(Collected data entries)
Segment Open
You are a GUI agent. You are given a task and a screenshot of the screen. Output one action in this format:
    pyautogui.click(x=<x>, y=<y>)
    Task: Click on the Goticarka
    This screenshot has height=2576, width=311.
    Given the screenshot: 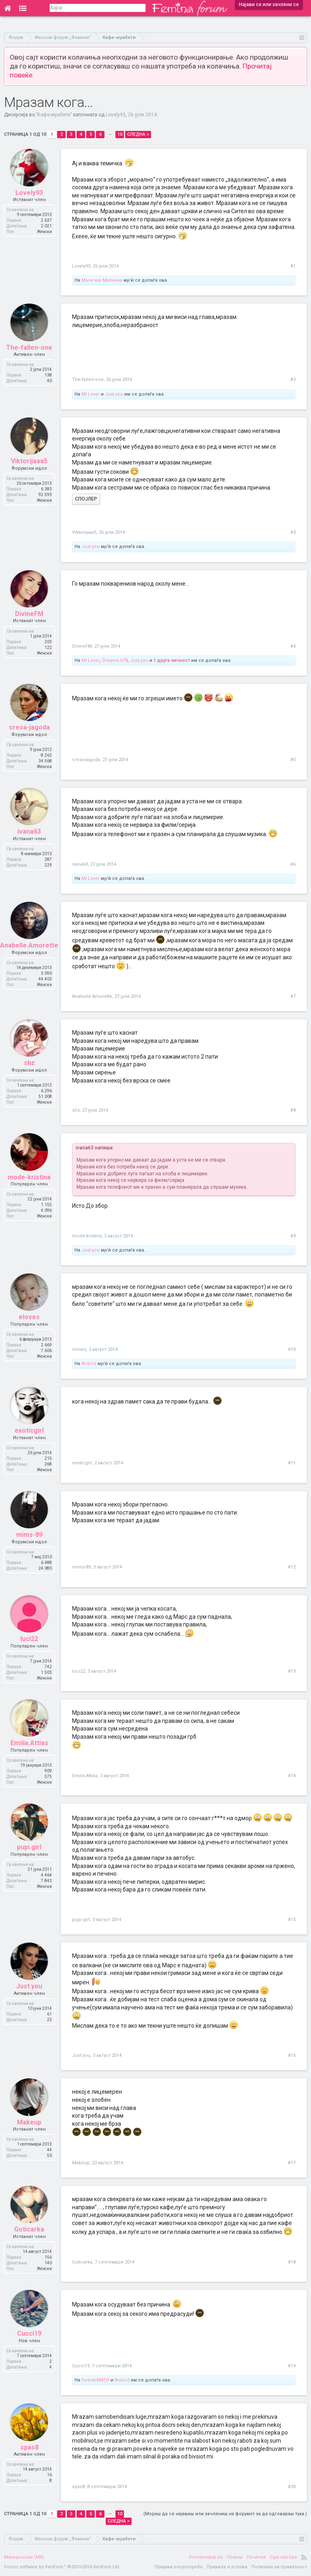 What is the action you would take?
    pyautogui.click(x=82, y=2262)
Segment Closed
▶ **Problem**
Each line from the top of the records above through the line containing "This screenshot has" needs to be transcribed exactly, and no line after it.

▶ **Result of the task**
You are a GUI agent. You are given a task and a screenshot of the screen. Output one action in this format:
    pyautogui.click(x=<x>, y=<y>)
    Task: Click on the Goticarka
    This screenshot has height=2576, width=311.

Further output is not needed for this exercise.